Why I Changed My Mind to Oppose the Death Penalty

For 30 years I supported the death penalty. I felt that the state should make a strong statement that those who commit the most heinous crimes receive the ultimate penalty. This view was reinforced by the almost universal support from law enforcement. The people who most often deal with the worst criminals understand that evil exists in a small percentage of the population. As a public official, their opinion on this issue counted for a lot with me, as did my own sense of justice.

We can, and should, continue to debate the morality of the death penalty, but over the past several years, it has become clear to me that, in practice, our death penalty system is failing and should be abolished. I've come to this conclusion for three reasons.

It costs too much: The state of California has spent $4 billion on the death penalty since 1978. That's $308 million for each of the 13 executions carried out between then and now. We spend $90,000 more each year to house someone on death row than in regular prison. That cost adds up, as most death row inmates in California stay there for over 25 years. The bottom line -- replacing the death penalty with lifetime imprisonment without parole would save the state over $140 million a year. There are better ways to spend this money.

It's broken: In the past 40 years, over 150 people have been wrongly convicted and sentenced to death in the United States. People of color are at least twice as likely as Caucasians to be sentenced to death for comparable crimes. Even in our age of advanced medicine, we have not figured out how to administer the death penalty appropriately. A botched execution in Oklahoma just last year took 45 minutes, during which time the prisoner cried out and convulsed in pain before dying of a heart attack. We must ensure that those who commit the worst offenses are caught and punished, and are never allowed to threaten the public again. But we also must do a better job of living up to the principles enshrined in our Constitution, including the prohibition against "cruel and unusual punishment."

It doesn't make us safer: There is no evidence that the death penalty helps prevent crime. Researchers have been looking for evidence for decades, including in the 19 states and 140 countries that have banned the death penalty. They haven't found it.

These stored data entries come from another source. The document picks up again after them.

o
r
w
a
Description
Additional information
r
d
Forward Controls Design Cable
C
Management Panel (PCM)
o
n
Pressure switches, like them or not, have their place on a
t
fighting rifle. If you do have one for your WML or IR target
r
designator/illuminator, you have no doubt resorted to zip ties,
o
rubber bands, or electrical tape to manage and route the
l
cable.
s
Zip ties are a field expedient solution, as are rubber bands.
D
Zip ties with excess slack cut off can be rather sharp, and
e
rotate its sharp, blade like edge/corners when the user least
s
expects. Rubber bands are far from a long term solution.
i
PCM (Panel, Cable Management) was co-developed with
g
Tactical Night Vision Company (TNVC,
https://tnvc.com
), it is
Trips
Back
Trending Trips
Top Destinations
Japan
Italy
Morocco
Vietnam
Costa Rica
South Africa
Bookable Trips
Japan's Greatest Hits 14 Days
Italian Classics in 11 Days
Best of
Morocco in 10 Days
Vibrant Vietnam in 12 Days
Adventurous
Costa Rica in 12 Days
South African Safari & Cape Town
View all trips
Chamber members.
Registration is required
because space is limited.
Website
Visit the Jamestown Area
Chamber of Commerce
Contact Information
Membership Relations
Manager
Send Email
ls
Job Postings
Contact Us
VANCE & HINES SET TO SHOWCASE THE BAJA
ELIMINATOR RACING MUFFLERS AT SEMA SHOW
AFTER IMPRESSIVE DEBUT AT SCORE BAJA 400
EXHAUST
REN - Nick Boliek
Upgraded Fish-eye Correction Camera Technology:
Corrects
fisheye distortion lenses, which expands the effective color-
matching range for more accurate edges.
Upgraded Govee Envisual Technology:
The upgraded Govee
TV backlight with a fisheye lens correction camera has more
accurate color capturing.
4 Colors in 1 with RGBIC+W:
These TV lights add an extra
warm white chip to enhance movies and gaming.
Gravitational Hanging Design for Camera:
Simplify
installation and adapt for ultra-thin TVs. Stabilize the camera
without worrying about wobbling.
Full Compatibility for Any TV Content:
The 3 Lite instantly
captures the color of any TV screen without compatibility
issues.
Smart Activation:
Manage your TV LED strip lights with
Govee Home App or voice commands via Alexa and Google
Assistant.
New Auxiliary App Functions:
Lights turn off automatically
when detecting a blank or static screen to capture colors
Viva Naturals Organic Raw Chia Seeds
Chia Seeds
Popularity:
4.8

What they have found is people are less likely to commit crime the more they worry that they will get caught. In other words, the money we spend on death row would be better spent on ensuring law enforcement officers have the resources they need to prevent, investigate and solve crimes.

I know many Californians of goodwill continue to believe the death penalty is a just punishment for those who commit the most heinous offenses. In a democracy, though, we must make hard choices about how to spend our money. Having served as California's Chief Fiscal Officer, I know that we often don't have enough money to make critical investments in the future of our state. The evidence is compelling -- the death penalty is simply not worth the cost. The money we spend on our failed death penalty program in California could pay for 1,500 new police officers, or 3,000 new teachers, or the cost of pre-K for 20,000 children. These are the type of investments we need to make to provide security and opportunity for the next generation of Californians.